Let $\mu$be the average sentence duration for motor vehicle theft offenses.

For a reason,

$\sigma =6$months populations standard deviation

The theories must be tested.

$H_0:\mu =16.7$months $\mathrm{Vs}$

$H_a:\mu \ne 16.7$months

We'll run the test at a significance threshold of $5\%$, or $\alpha =0.05$.

$n=100$is the sample size.

$\overline{x}=17.8$months, arithmetic mean.

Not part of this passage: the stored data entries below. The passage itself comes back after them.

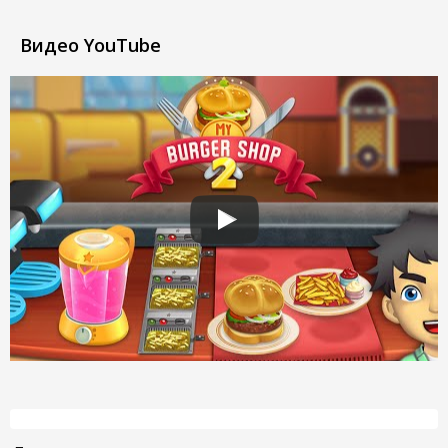
Видео YouTube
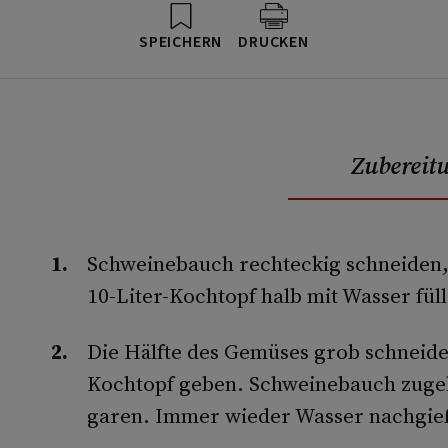
SPEICHERN
DRUCKEN
Zubereit
Schweinebauch rechteckig schneiden, 
10-Liter-Kochtopf halb mit Wasser fül
Die Hälfte des Gemüses grob schneide
Kochtopf geben. Schweinebauch zugeb
garen. Immer wieder Wasser nachgie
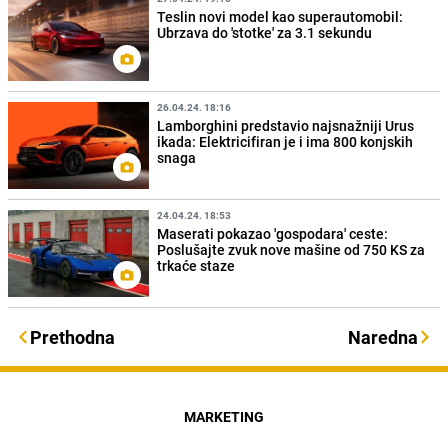
Teslin novi model kao superautomobil:
Ubrzava do 'stotke' za 3.1 sekundu
26.04.24. 18:16
Lamborghini predstavio najsnažniji Urus
ikada: Elektricifiran je i ima 800 konjskih
snaga
24.04.24. 18:53
Maserati pokazao 'gospodara' ceste:
Poslušajte zvuk nove mašine od 750 KS za
trkaće staze
Prethodna
Naredna
MARKETING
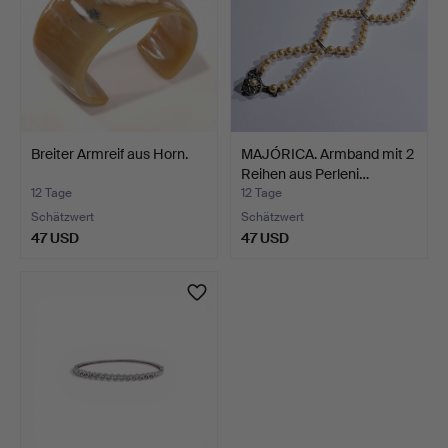
Breiter Armreif aus Horn.
MAJÓRICA. Armband mit 2
Reihen aus Perleni…
12 Tage
12 Tage
Schätzwert
Schätzwert
47 USD
47 USD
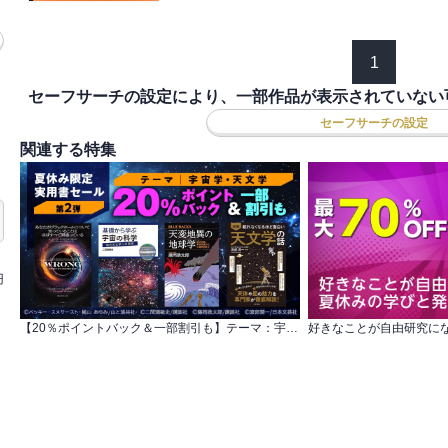
1
セーフサーチの設定により、一部作品が表示されていない
セーフサーチの設定
関連する特集
円
【20％ポイントバック＆一部割引も】テーマ：宇宙学・天文学 夏休み限定実用書セール第2弾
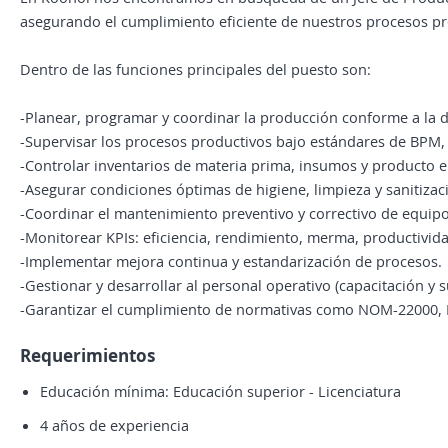
asegurando el cumplimiento eficiente de nuestros procesos pr
Dentro de las funciones principales del puesto son:
-Planear, programar y coordinar la producción conforme a la 
-Supervisar los procesos productivos bajo estándares de BPM
-Controlar inventarios de materia prima, insumos y producto en
-Asegurar condiciones óptimas de higiene, limpieza y sanitiza
-Coordinar el mantenimiento preventivo y correctivo de equipos
-Monitorear KPIs: eficiencia, rendimiento, merma, productivid
-Implementar mejora continua y estandarización de procesos.
-Gestionar y desarrollar al personal operativo (capacitación y s
-Garantizar el cumplimiento de normativas como NOM-22000, F
Requerimientos
Educación mínima: Educación superior - Licenciatura
4 años de experiencia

Statistical test,$z=\frac{\overline{x}-{\mu }_0}{\frac{\sigma }{\sqrt{n}}}$

$=\frac{17.8-16.7}{\frac{6}{\sqrt{100}}}$

$=1.83$

The crucial values are $\pm z_{\alpha /2}=\pm z_{0.025}$because the test is a two-tailed test with $\alpha =0.05$.

$=\pm 1.96$

A regression line is $z<-z_{\alpha /2}$or $z>z_{\alpha /2}$in this case.

i.e., $z<-1.96$ or $z>1.96$

Perhaps $z<-1.96$or $z\ngtr 1.96$(Actually in fact $-1.96<z<1.96$)

As that of the amount of a statistical test,$z$, doesn't really fall as in rejection zone, we need not reject $H_0$at the $5\%$significance level.

$\therefore$The records may not provide credible evidence to infer that its average duration of sentence for motor vehicle theft offenses varies first from nation mean in $.$just at $5\%$level of significance.